You can also input the numpy array of values without a column of labels in npy format, but be careful that the order of samples is the same as input data.
- --input-knn-distances [FILE]
File to input a precomputed kNN graph for the samples. File can eiter be a tsv with one row per sample and (k+1) columns. The first column should be sample names, and the next k columns should be distances to the k nearest neighbors of that sample.
You can also input the numpy array of values without a column of labels in npy format, but be careful that the order of samples is the same as input data.
- --output-knn [FILE]
File to save kNN graph of the samples to.
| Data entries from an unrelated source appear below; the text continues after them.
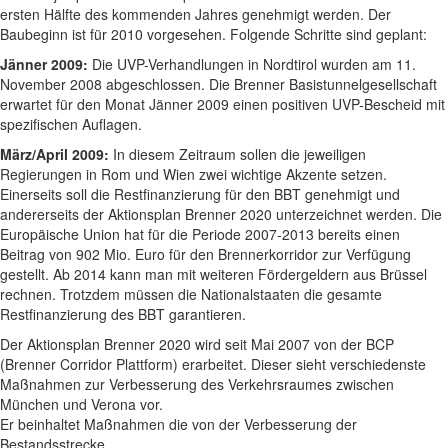
ersten Hälfte des kommenden Jahres genehmigt werden. Der
Baubeginn ist für 2010 vorgesehen. Folgende Schritte sind geplant:
Jänner 2009:
Die UVP-Verhandlungen in Nordtirol wurden am 11.
November 2008 abgeschlossen. Die Brenner Basistunnelgesellschaft
erwartet für den Monat Jänner 2009 einen positiven UVP-Bescheid mit
spezifischen Auflagen.
März/April 2009:
In diesem Zeitraum sollen die jeweiligen
Regierungen in Rom und Wien zwei wichtige Akzente setzen.
Einerseits soll die Restfinanzierung für den BBT genehmigt und
andererseits der Aktionsplan Brenner 2020 unterzeichnet werden. Die
Europäische Union hat für die Periode 2007-2013 bereits einen
Beitrag von 902 Mio. Euro für den Brennerkorridor zur Verfügung
gestellt. Ab 2014 kann man mit weiteren Fördergeldern aus Brüssel
rechnen. Trotzdem müssen die Nationalstaaten die gesamte
Restfinanzierung des BBT garantieren.
Der Aktionsplan Brenner 2020 wird seit Mai 2007 von der BCP
(Brenner Corridor Plattform) erarbeitet. Dieser sieht verschiedenste
Maßnahmen zur Verbesserung des Verkehrsraumes zwischen
München und Verona vor.
Er beinhaltet Maßnahmen die von der Verbesserung der
Bestandsstrecke,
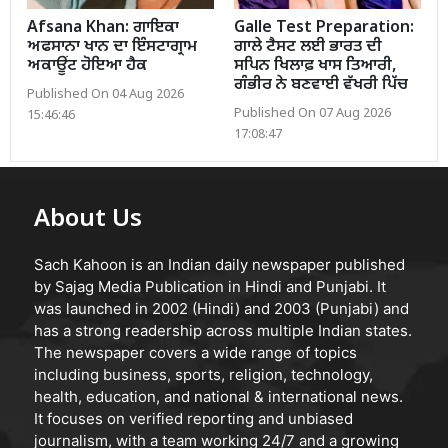
Afsana Khan: ਗਾਇਕਾ
Galle Test Preparation:
ਅਫਸਾਨਾ ਖਾਨ ਦਾ ਇੰਸਟਾਗ੍ਰਾਮ
ਗਾਲੇ ਟੈਸਟ ਲਈ ਭਾਰਤ ਦੀ
ਅਕਾਊਂਟ ਹੋਇਆ ਹੈਕ
ਸਪਿਨ ਖਿਲਾਫ਼ ਖਾਸ ਤਿਆਰੀ,
ਗੰਭੀਰ ਨੇ ਬਣਵਾਈ ਵੱਖਰੀ ਪਿੱਚ
Published On 04 Aug 2026
Published On 07 Aug 2026
15:46:46
17:08:47
About Us
Sach Kahoon is an Indian daily newspaper published
by Sajag Media Publication in Hindi and Punjabi. It
was launched in 2002 (Hindi) and 2003 (Punjabi) and
has a strong readership across multiple Indian states.
The newspaper covers a wide range of topics
including business, sports, religion, technology,
health, education, and national & international news.
It focuses on verified reporting and unbiased
journalism, with a team working 24/7 and a growing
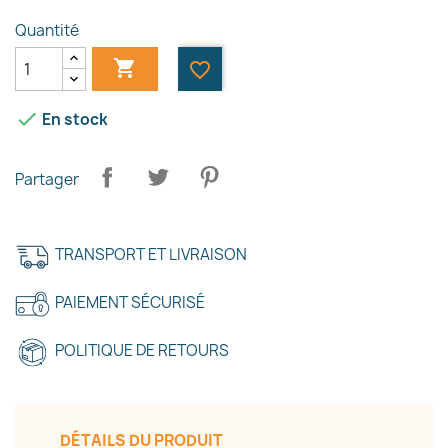
Quantité

favorite_border

En stock
Partager
×
Créer une liste d'envies
TRANSPORT ET LIVRAISON
PAIEMENT SÉCURISÉ
Nom de la liste d'envies
POLITIQUE DE RETOURS
Annuler
Créer une liste d'envies
DÉTAILS DU PRODUIT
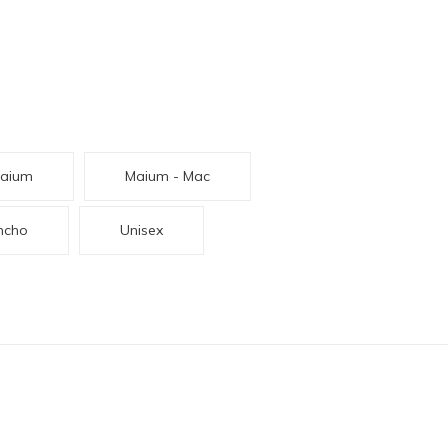
aium
Maium - Mac
ncho
Unisex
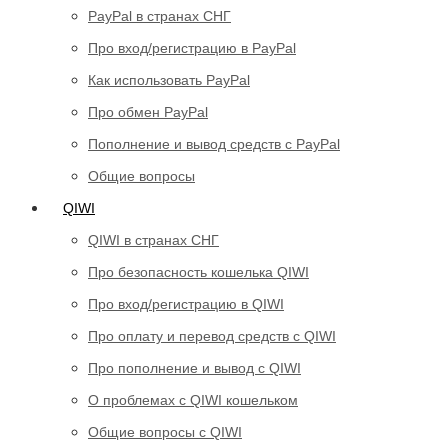
PayPal в странах СНГ
Про вход/регистрацию в PayPal
Как использовать PayPal
Про обмен PayPal
Пополнение и вывод средств с PayPal
Общие вопросы
QIWI
QIWI в странах СНГ
Про безопасность кошелька QIWI
Про вход/регистрацию в QIWI
Про оплату и перевод средств c QIWI
Про пополнение и вывод с QIWI
О проблемах с QIWI кошельком
Общие вопросы с QIWI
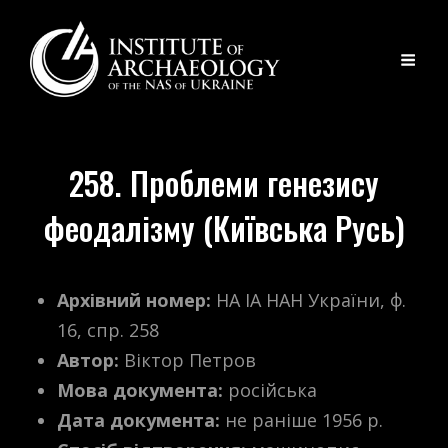
258. Проблеми генезису
феодалізму (Київська Русь)
Архівний номер:
НА ІА НАН України, ф.
16, спр. 258
Автор:
Віктор Петров
Мова документа:
російська
Дата документа:
не раніше 1956 р.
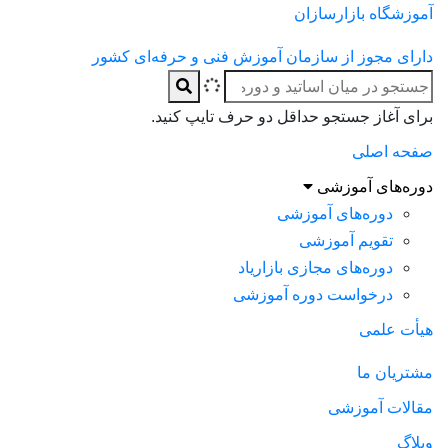
آموزشگاه بازارسازان
دارای مجوز از سازمان آموزش فنی و حرفه‌ای کشور
برای آغاز جستجو حداقل دو حرف تایپ کنید.
صفحه اصلی
دوره‌های آموزشی
دوره‌های آموزشی
تقویم آموزشی
دوره‌های مجازی بازاریاد
درخواست دوره آموزشی
هیأت علمی
مشتریان ما
مقالات آموزشی
وبلاگ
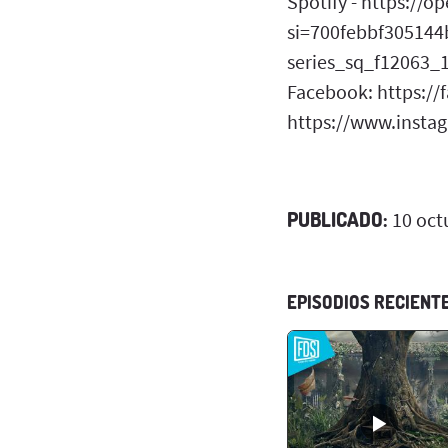
Spotify - https:/
si=700febbf305144b
series_sq_f12063_1.
Facebook: https://
https://www.instag
PUBLICADO:
10 oct
EPISODIOS RECIENT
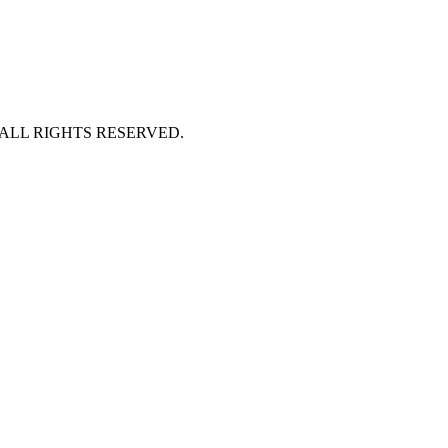
 ALL RIGHTS RESERVED.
File will be a tsv with one row per sample and (k+1) columns. The first column will be sample names, and the next k columns will be indices of the k nearest neighbors (by their order in column 1).
Note
These knn formats are the results from scikit-learn’s nearest neighbors algorithm which are then wrapped in a Pandas dataframe.
- --latent-space [FILE]
File with latent space representation of the samples on which to do the kNN clustering for information sharing and/or micropooling. Should be a tsv with one row per sample and one column per dimension of the latent space.
- --only-penalties
Flag for Compass to only compute the reaction penalties for the dataset. This is useful for load splitting when information sharing between cells is needed; only the penalty computation needs to be centrally run, and the subsequent score computations can be split across machines.
Computing Settings¶
- --num-processes [N]
Number of processes for Compass to use, each of which handles a single sample. Must be a positive integer and defaults to the number of processors on machine (using Python’s
multiprocessing.cpu_count()
). Ignored when submitting job onto a queue- --num-threads [N]
Number of threads to use per sample for solving the flux balance optimization problems. Default is 1.
Note
It is generally better to increase the number of processes than the number of threads for better performance, unless the number of processes is greater than the number of samples. This is because it is generally better to have multiple optimization problems being solved at once rather than solving a single optimization problem with multiple threads.
- --torque-queue [QUEUE]
Name of the torque queue to submit to
- --precache
A flag to force Compass to build up the cache for the input selected model and media. This will rebuild the cache even if one already exists.
- --microcluster-size [C]
A target number of cells per microcluster. Compass will aggregate similar cells into clusters and compute reaction penalties for the clusters (using the mean of the cluster).
- --microcluster-file [FILE]
File where a tsv of microclusters will be output. There will be one column where each entry has the label for what micropool/microcluster the sample is in. Defaults to micropools.tsv in the output directory.
- --microcluster-data-file [FILE]
File where a tsv of average gene expression per microcluster will be output. Defaults to micropooled_data.tsv in the output directory.
Note
When using microclusters, information sharing with lambda > 0 is generally unnecessary because the microclusters already serve the same purpose. If both are enabled, then information will be shared between microclusters as well.